DATA Start Marker

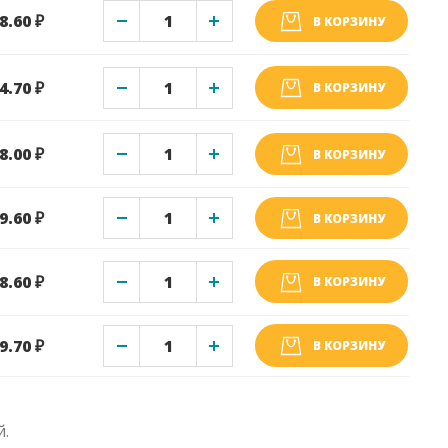
8.60 ₽
В КОРЗИНУ
4.70 ₽
В КОРЗИНУ
8.00 ₽
В КОРЗИНУ
9.60 ₽
В КОРЗИНУ
8.60 ₽
В КОРЗИНУ
9.70 ₽
В КОРЗИНУ
й.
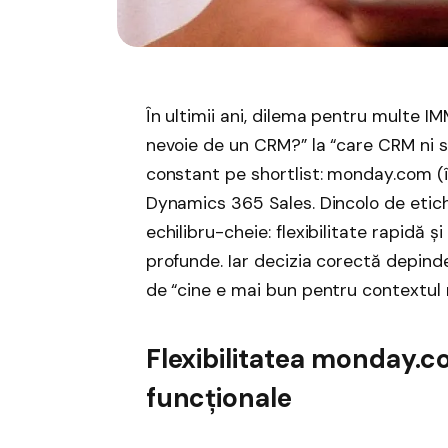
În ultimii ani, dilema pentru multe 
nevoie de un CRM?” la “care CRM ni s
constant pe shortlist: monday.com (î
Dynamics 365 Sales. Dincolo de etich
echilibru-cheie: flexibilitate rapidă ș
profunde. Iar decizia corectă depind
de “cine e mai bun pentru contextul 
Flexibilitatea monday.co
funcționale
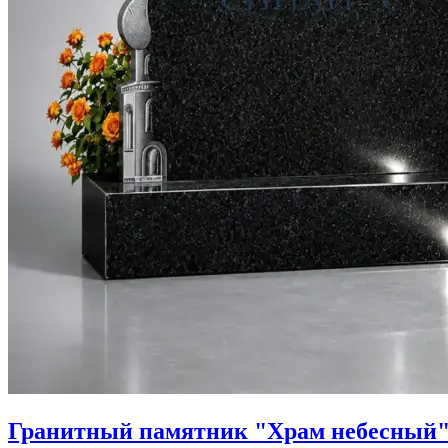
Гранитный памятник "Храм небесный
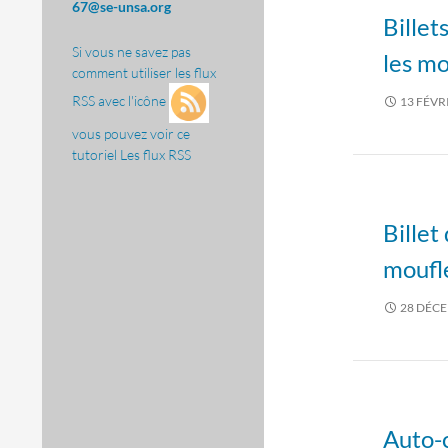
67@se-unsa.org
Billet
Si vous ne savez pas
les mo
comment utiliser les flux
RSS avec l'icône
13 FÉVR
vous pouvez voir ce
tutoriel
Les flux RSS
Billet
moufle
28 DÉC
Auto-c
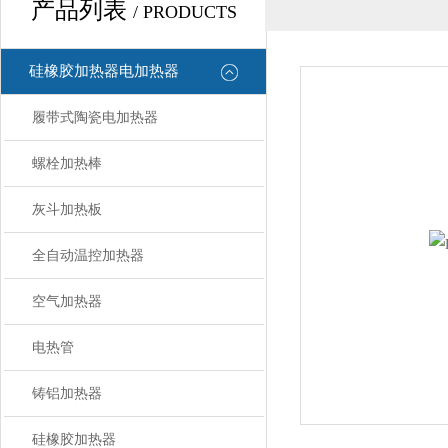
产品列表
/ PRODUCTS
硅橡胶加热器电加热器
履带式陶瓷电加热器
螺栓加热棒
灰斗加热板
全自动温控加热器
空气加热器
电热管
铸铝加热器
硅橡胶加热器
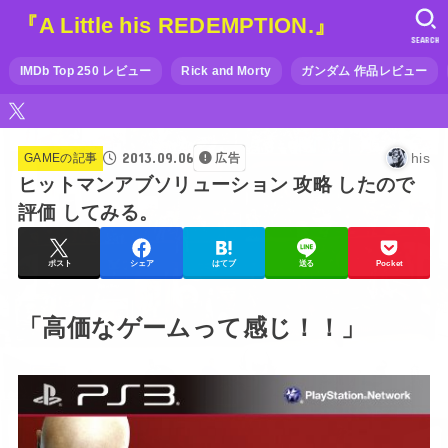
『A Little his REDEMPTION.』
SEARCH
IMDb Top 250 レビュー
Rick and Morty
ガンダム 作品レビュー
2013.09.06
his
GAMEの記事
広告
ヒットマンアブソリューション 攻略 したので
評価 してみる。
ポスト
シェア
はてブ
送る
Pocket
「高価なゲームって感じ！！」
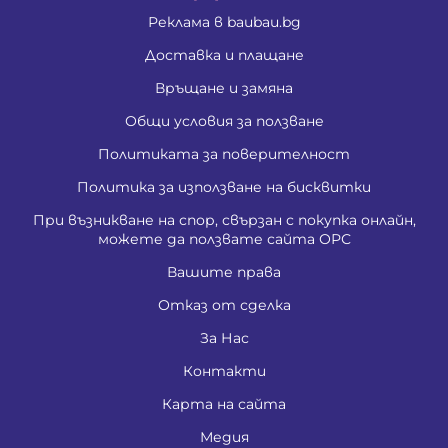
Реклама в baubau.bg
Доставка и плащане
Връщане и замяна
Общи условия за ползване
Политиката за поверителност
Политика за използване на бисквитки
При възникване на спор, свързан с покупка онлайн,
можете да ползвате сайта ОРС
Вашите права
Отказ от сделка
За Нас
Контакти
Карта на сайта
Медия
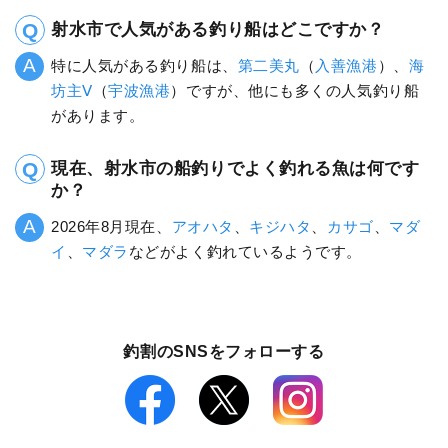
射水市で人気がある釣り船はどこですか？
特に人気がある釣り船は、
第二美丸
（
入善漁港
）、
海
坊主Ⅴ
（
宇波漁港
）ですが、他にも多くの人気釣り船
があります。
現在、射水市の船釣りでよく釣れる魚は何です
か？
2026年8月現在、
アオハタ
、
キジハタ
、
カサゴ
、
マダ
イ
、
マダラ
などがよく釣れているようです。
釣割のSNSをフォローする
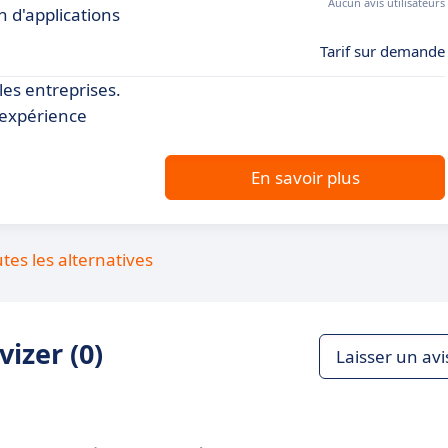
Aucun avis utilisateurs
n d'applications
Tarif sur demande
les entreprises.
 expérience
En savoir plus
utes les alternatives
izer (0)
Laisser un avi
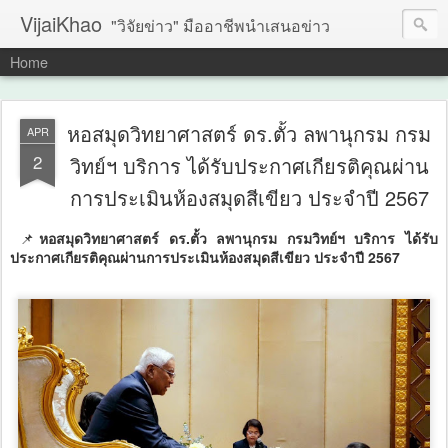
VijaiKhao
"วิจัยข่าว" มืออาชีพนำเสนอข่าว
Home
หอสมุดวิทยาศาสตร์ ดร.ตั้ว ลพานุกรม กรม
APR
2
วิทย์ฯ บริการ ได้รับประกาศเกียรติคุณผ่าน
การประเมินห้องสมุดสีเขียว ประจำปี 2567
📌
หอสมุดวิทยาศาสตร์ ดร.ตั้ว ลพานุกรม กรมวิทย์ฯ บริการ ได้รับ
ประกาศเกียรติคุณผ่านการประเมินห้องสมุดสีเขียว ประจำปี 2567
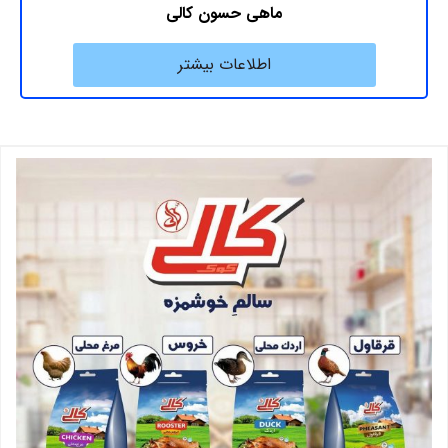
ماهی حسون کالی
اطلاعات بیشتر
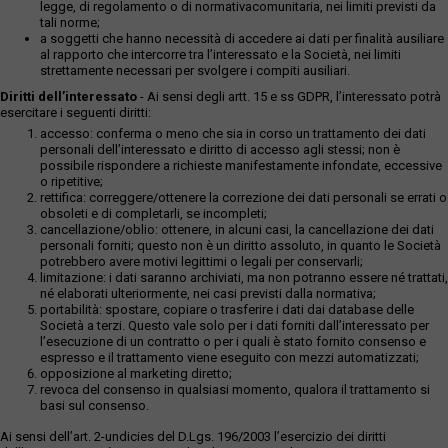
legge, di regolamento o di normativacomunitaria, nei limiti previsti da
tali norme;
a soggetti che hanno necessità di accedere ai dati per finalità ausiliare
al rapporto che intercorre tra l’interessato e la Società, nei limiti
strettamente necessari per svolgere i compiti ausiliari.
Diritti dell’interessato
- Ai sensi degli artt. 15 e ss GDPR, l’interessato potrà
esercitare i seguenti diritti:
accesso: conferma o meno che sia in corso un trattamento dei dati
personali dell’interessato e diritto di accesso agli stessi; non è
possibile rispondere a richieste manifestamente infondate, eccessive
o ripetitive;
rettifica: correggere/ottenere la correzione dei dati personali se errati o
obsoleti e di completarli, se incompleti;
cancellazione/oblio: ottenere, in alcuni casi, la cancellazione dei dati
personali forniti; questo non è un diritto assoluto, in quanto le Società
potrebbero avere motivi legittimi o legali per conservarli;
limitazione: i dati saranno archiviati, ma non potranno essere né trattati,
né elaborati ulteriormente, nei casi previsti dalla normativa;
portabilità: spostare, copiare o trasferire i dati dai database delle
Società a terzi. Questo vale solo per i dati forniti dall’interessato per
l’esecuzione di un contratto o per i quali è stato fornito consenso e
espresso e il trattamento viene eseguito con mezzi automatizzati;
opposizione al marketing diretto;
revoca del consenso in qualsiasi momento, qualora il trattamento si
basi sul consenso.
Ai sensi dell’art. 2-undicies del D.Lgs. 196/2003 l’esercizio dei diritti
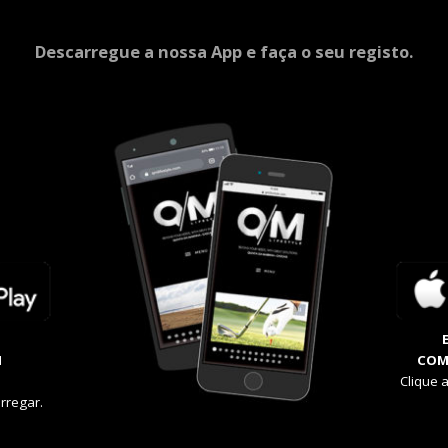
Descarregue a nossa App e faça o seu registo.
M
COM
Clique 
rregar.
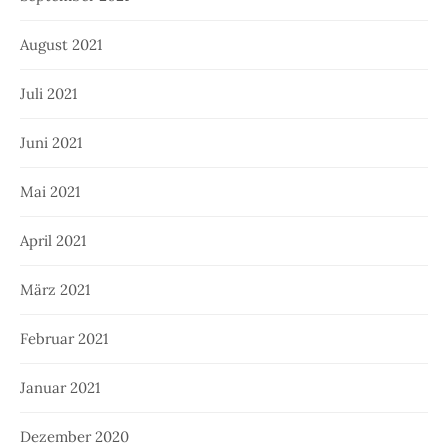
August 2021
Juli 2021
Juni 2021
Mai 2021
April 2021
März 2021
Februar 2021
Januar 2021
Dezember 2020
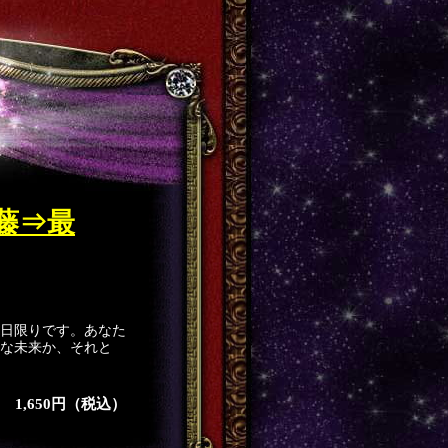
藤⇒最
日限りです。あなた
な未来か、それと
1,650円（税込）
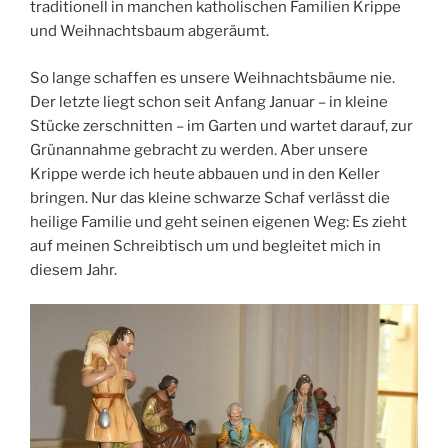
traditionell in manchen katholischen Familien Krippe
und Weihnachtsbaum abgeräumt.
So lange schaffen es unsere Weihnachtsbäume nie.
Der letzte liegt schon seit Anfang Januar – in kleine
Stücke zerschnitten – im Garten und wartet darauf, zur
Grünannahme gebracht zu werden. Aber unsere
Krippe werde ich heute abbauen und in den Keller
bringen. Nur das kleine schwarze Schaf verlässt die
heilige Familie und geht seinen eigenen Weg: Es zieht
auf meinen Schreibtisch um und begleitet mich in
diesem Jahr.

DATA End Marker

> WHAT TO WORK ON: How many lines of the material above hold the string "casi"? Reply with the number and nothing else.

> RESULT FOR THIS EXERCISE: 2